··· Given records

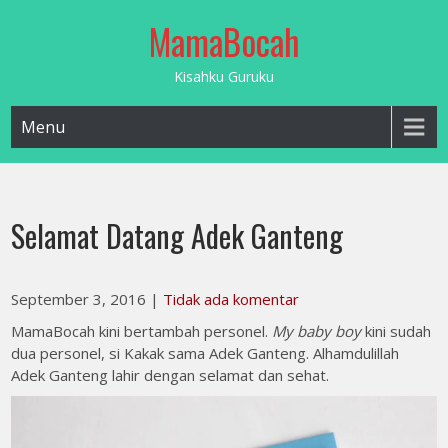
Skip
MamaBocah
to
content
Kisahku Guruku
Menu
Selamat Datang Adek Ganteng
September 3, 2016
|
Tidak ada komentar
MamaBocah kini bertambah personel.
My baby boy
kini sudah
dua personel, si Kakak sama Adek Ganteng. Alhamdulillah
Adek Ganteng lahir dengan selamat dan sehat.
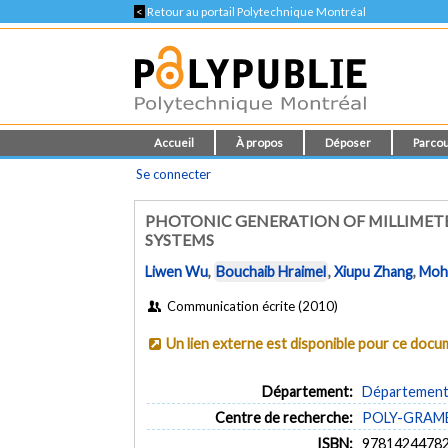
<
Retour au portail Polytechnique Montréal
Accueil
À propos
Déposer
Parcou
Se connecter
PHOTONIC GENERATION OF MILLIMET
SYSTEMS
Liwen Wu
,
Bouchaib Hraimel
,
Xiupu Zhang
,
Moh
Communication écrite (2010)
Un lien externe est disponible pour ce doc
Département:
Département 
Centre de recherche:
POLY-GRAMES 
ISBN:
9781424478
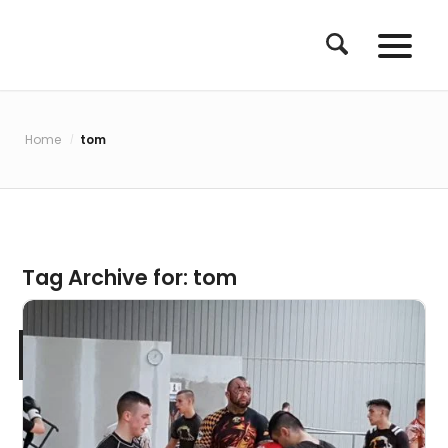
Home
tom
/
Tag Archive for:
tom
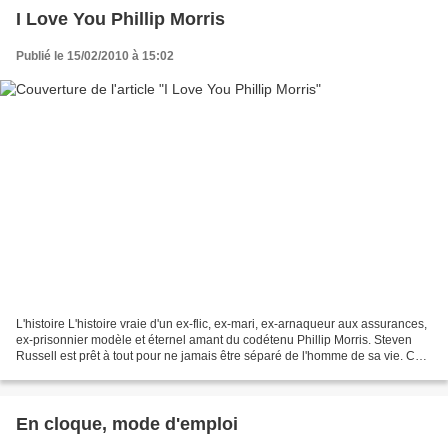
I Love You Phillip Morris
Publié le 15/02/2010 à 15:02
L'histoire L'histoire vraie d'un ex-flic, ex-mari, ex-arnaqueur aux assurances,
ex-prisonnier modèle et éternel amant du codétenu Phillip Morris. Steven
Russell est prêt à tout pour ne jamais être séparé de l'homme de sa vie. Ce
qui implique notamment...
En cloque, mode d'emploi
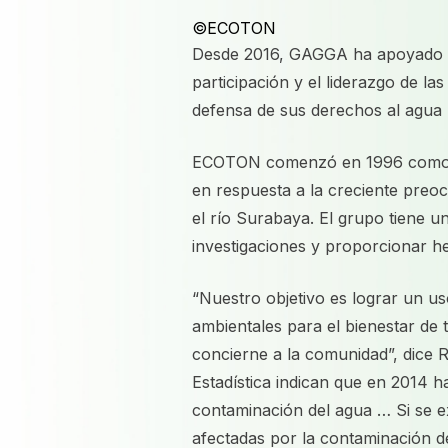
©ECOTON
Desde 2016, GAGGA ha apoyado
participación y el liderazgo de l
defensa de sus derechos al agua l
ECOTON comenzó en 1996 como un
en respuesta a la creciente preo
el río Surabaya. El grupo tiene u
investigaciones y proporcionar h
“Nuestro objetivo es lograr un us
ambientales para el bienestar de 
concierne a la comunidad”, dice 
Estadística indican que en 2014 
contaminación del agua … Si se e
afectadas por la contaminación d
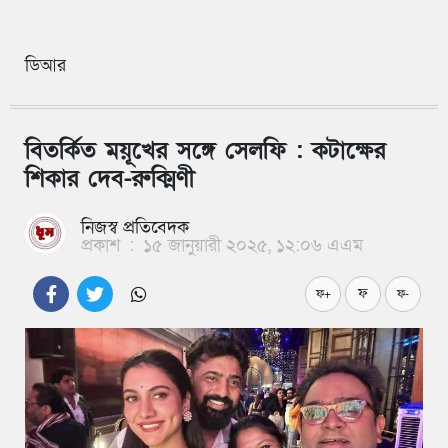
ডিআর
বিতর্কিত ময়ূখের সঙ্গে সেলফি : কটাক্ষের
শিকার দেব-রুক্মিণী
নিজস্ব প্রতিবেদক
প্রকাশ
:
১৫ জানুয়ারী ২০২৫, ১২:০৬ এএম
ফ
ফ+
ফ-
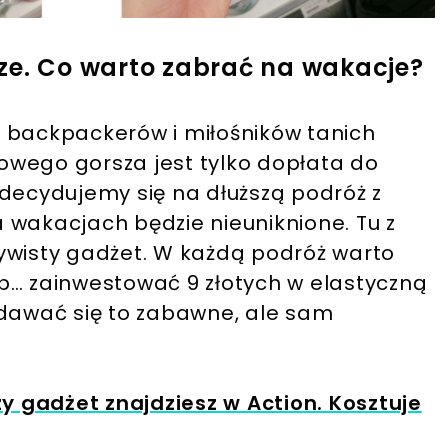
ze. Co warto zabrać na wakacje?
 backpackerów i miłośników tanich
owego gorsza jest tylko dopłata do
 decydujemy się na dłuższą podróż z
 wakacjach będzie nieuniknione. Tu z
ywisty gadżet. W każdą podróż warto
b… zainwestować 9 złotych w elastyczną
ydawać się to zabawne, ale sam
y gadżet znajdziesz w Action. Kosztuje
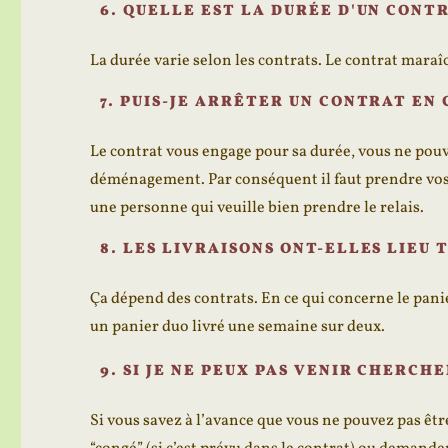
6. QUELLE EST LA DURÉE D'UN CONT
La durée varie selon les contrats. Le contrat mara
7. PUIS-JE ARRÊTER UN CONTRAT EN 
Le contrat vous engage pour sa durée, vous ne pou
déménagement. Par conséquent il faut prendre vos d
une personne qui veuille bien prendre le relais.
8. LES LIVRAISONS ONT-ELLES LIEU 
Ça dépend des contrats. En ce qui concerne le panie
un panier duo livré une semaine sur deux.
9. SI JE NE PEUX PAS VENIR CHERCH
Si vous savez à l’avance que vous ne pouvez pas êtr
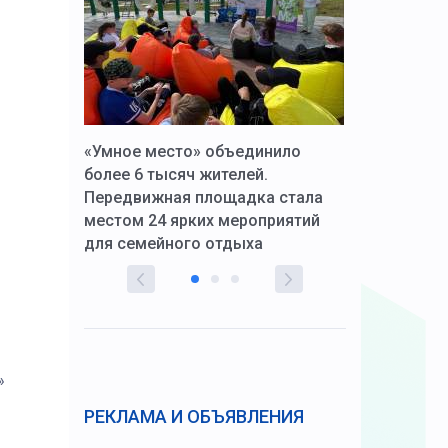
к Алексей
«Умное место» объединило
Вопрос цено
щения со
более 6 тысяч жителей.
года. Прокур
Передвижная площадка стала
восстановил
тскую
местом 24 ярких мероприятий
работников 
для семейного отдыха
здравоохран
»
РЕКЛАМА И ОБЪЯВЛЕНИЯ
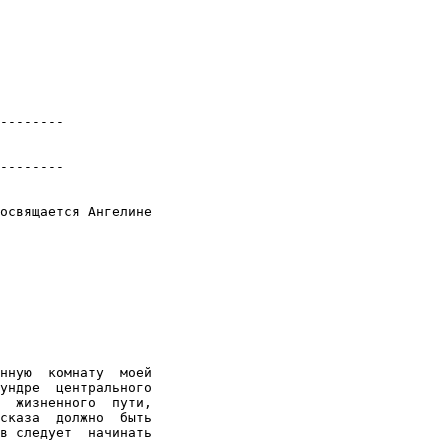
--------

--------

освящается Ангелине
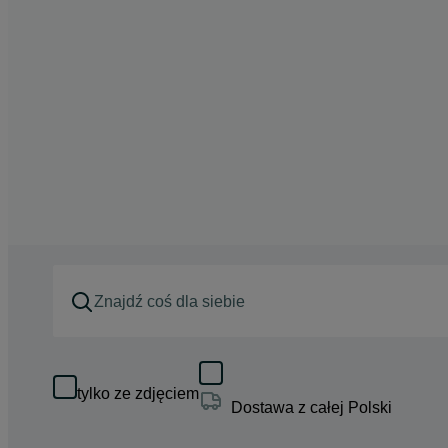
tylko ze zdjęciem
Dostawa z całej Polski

······

▶ **Your instructions**
Which lines in the records above contain the word "podróż"? Return each of them.

▶ **Exercise response**
 decydujemy się na dłuższą podróż z
ywisty gadżet. W każdą podróż warto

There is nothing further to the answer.